Multiple factors can influence the PCD measurements of OCTA. A previous study has shown that signal strength index of the OCTA scans can affect PCD measurements.4 In addition, topical anti-glaucoma medications may also affect the OCTA measurements. The results would have been more robust had the authors accounted for all these confounders in their study.


  1. Kang SH, Hong SW, Im SK, et al. Effect of myopia on the thickness of the retinal nerve fiber layer measured by Cirrus HD optical coherence tomography. Invest Ophthalmol Vis Sci. 2010;51:4075-4083.
  2. Leung CK, Yu M, Weinreb RN, et al. Retinal nerve fiber layer imaging with spectral-domain optical coherence tomography: interpreting the RNFL maps in healthy myopic eyes. Invest Ophthalmol Vis Sci. 2012;53:7194-7200.

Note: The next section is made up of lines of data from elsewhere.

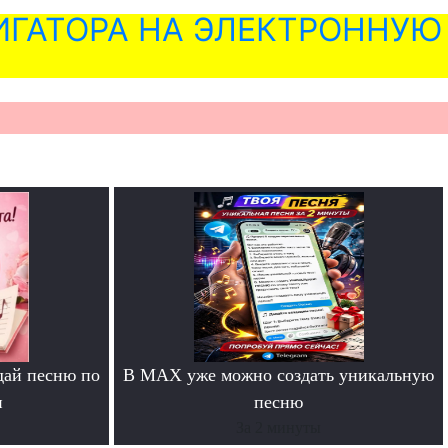
ГАТОРА НА ЭЛЕКТРОННУЮ
дай песню по
В MAX уже можно создать уникальную
и
песню
За 2 минуты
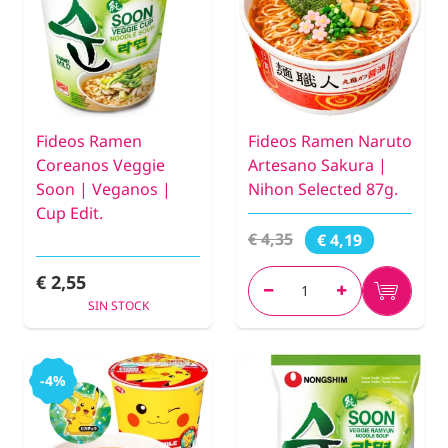
Fideos Ramen
Fideos Ramen Naruto
Coreanos Veggie
Artesano Sakura |
Soon | Veganos |
Nihon Selected 87g.
Cup Edit.
€ 4,35
€ 4,19
€ 2,55
SIN STOCK
-4%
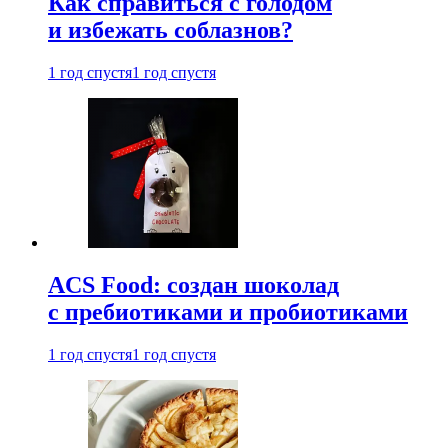
Как справиться с голодом
и избежать соблазнов?
1 год спустя
1 год спустя
ACS Food: создан шоколад
с пребиотиками и пробиотиками
1 год спустя
1 год спустя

  3. Suwan Y, Fard MA, Geyman LS, et al. Association of Myopia With Peripapillary Perfused Capillary Density in Patients With Glaucoma: An Optical Coherence Tomography Angiography Study. JAMA Ophthalmol. 2018;136:507-513.
  4. Rao HL, Pradhan ZS, Weinreb RN, et al. Determinants of Peripapillary and Macular Vessel Densities Measured by Optical Coherence Tomography Angiography in Normal Eyes. J Glaucoma. 2017;26:491-497.